Exercise instructions
Track down each line below containing the string "Yellow" and copy it.

Items listed in a dataset
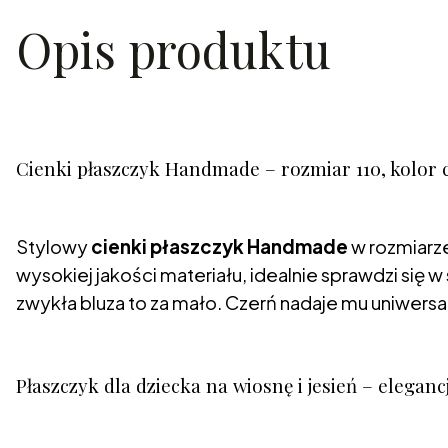
Opis produktu
Cienki płaszczyk Handmade – rozmiar 110, kolor 
Stylowy
cienki płaszczyk Handmade
w rozmiarze
wysokiej jakości materiału, idealnie sprawdzi się 
zwykła bluza to za mało. Czerń nadaje mu uniwersa
Płaszczyk dla dziecka na wiosnę i jesień – eleganc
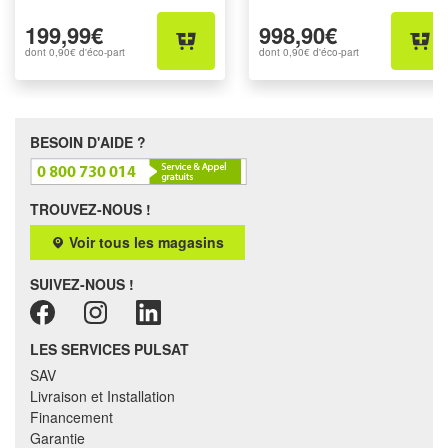
199,99€
998,90€
dont
0,90€
d'éco-part
dont
0,90€
d'éco-part
BESOIN D'AIDE ?
TROUVEZ-NOUS !
Voir tous les magasins
SUIVEZ-NOUS !
LES SERVICES PULSAT
SAV
Livraison et Installation
Financement
Garantie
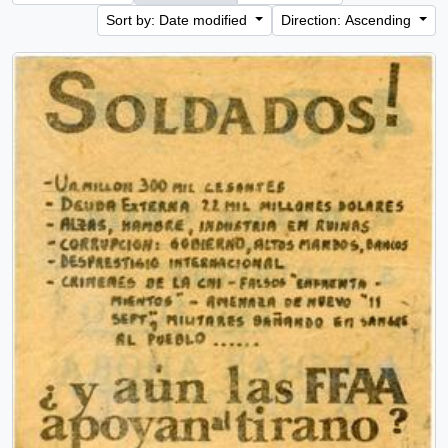
Sort by: Date modified
Direction: Ascending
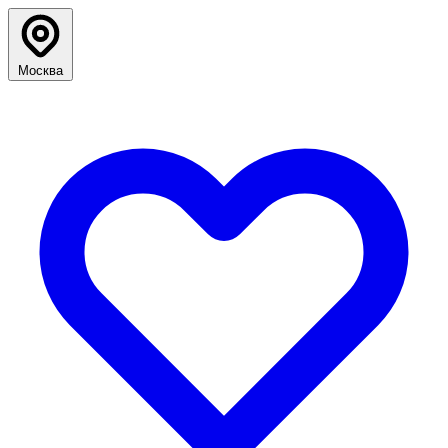
Москва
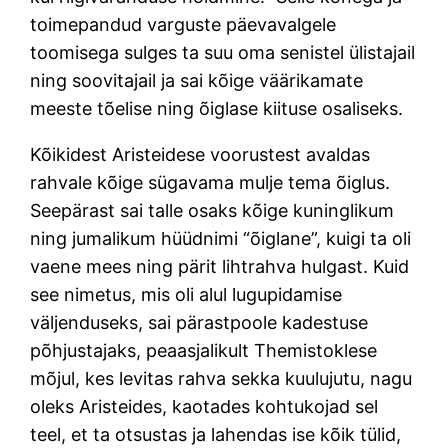
toimepandud varguste päevavalgele
toomisega sulges ta suu oma senistel ülistajail
ning soovitajail ja sai kõige väärikamate
meeste tõelise ning õiglase kiituse osaliseks.
Kõikidest Aristeidese voorustest avaldas
rahvale kõige sügavama mulje tema õiglus.
Seepärast sai talle osaks kõige kuninglikum
ning jumalikum hüüdnimi “õiglane”, kuigi ta oli
vaene mees ning pärit lihtrahva hulgast. Kuid
see nimetus, mis oli alul lugupidamise
väljenduseks, sai pärastpoole kadestuse
põhjustajaks, peaasjalikult Themistoklese
mõjul, kes levitas rahva sekka kuulujutu, nagu
oleks Aristeides, kaotades kohtukojad sel
teel, et ta otsustas ja lahendas ise kõik tülid,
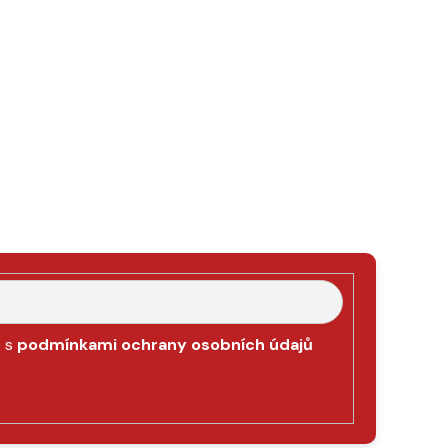
e s
podmínkami ochrany osobních údajů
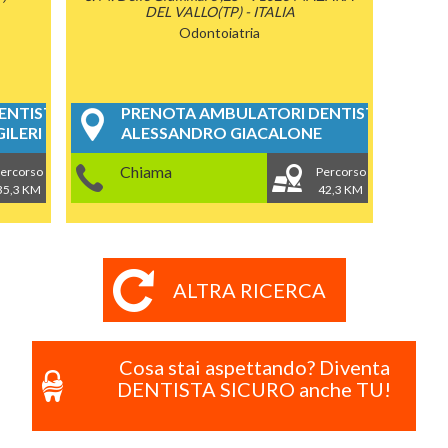
DEL VALLO(TP) - ITALIA
Odontoiatria
NTISTICI
PRENOTA AMBULATORI DENTISTICI
ILERI
ALESSANDRO GIACALONE
Chiama
ercorso
Percorso
35,3 KM
42,3 KM
ALTRA RICERCA
Cosa stai aspettando? Diventa
DENTISTA SICURO anche TU!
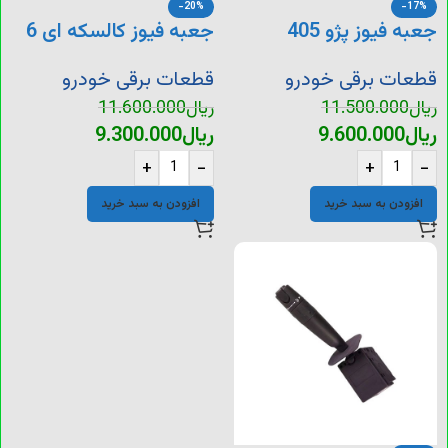
-20%
-17%
جعبه فیوز پژو 405
جعبه فیوز کالسکه ای 6
ایساکو کالسکه ای 4 فیوز
فیوزه پژو
قطعات برقی خودرو
قطعات برقی خودرو
ریال
11.500.000
ریال
11.600.000
ریال
9.600.000
ریال
9.300.000
+
-
+
-
افزودن به سبد خرید
افزودن به سبد خرید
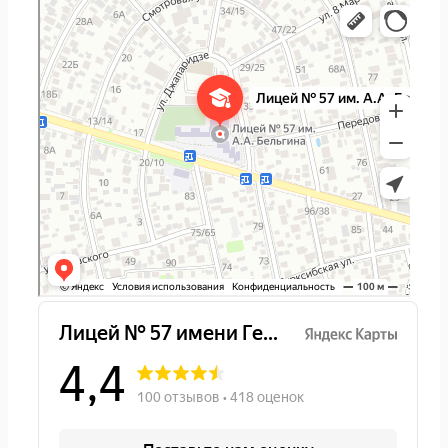
МБОУ Лицей № 57 имени Героя Советского Союза Бельгина А. А
Лицей в Ростове‑на‑Дону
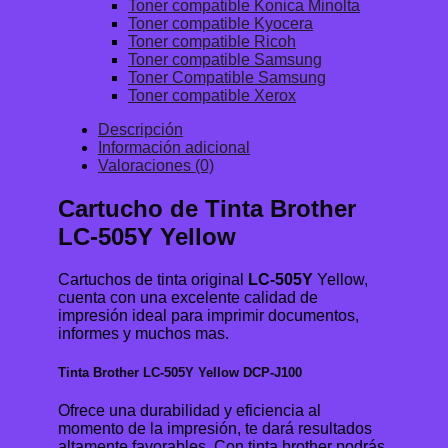
Toner compatible Konica Minolta
Toner compatible Kyocera
Toner compatible Ricoh
Toner compatible Samsung
Toner Compatible Samsung
Toner compatible Xerox
Descripción
Información adicional
Valoraciones (0)
Cartucho de Tinta Brother
LC-505Y Yellow
Cartuchos de tinta original
LC-505Y
Yellow,
cuenta con una excelente calidad de
impresión ideal para imprimir documentos,
informes y muchos mas.
Tinta Brother LC-505Y Yellow DCP-J100
Ofrece una durabilidad y eficiencia al
momento de la impresión, te dará resultados
altamente favorables. Con tinta brother podrás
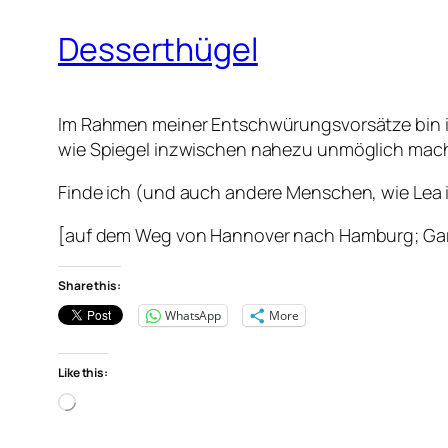
Desserthügel
Im Rahmen meiner Entschwürungsvorsätze bin ich
wie Spiegel inzwischen nahezu unmöglich macht,
Finde ich (und auch andere Menschen, wie Lea i
[auf dem Weg von Hannover nach Hamburg; Gart
Share this:
WhatsApp
More
Like this:
Loading…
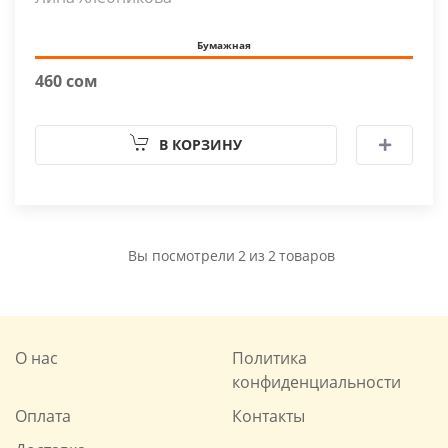
Бумажная
460 сом
В КОРЗИНУ
Вы посмотрели
2
из
2
товаров
О нас
Политика
конфиденциальности
Оплата
Контакты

Answer to this task
LC-505Y Yellow
Yellow,
Tinta Brother LC-505Y Yellow DCP-J100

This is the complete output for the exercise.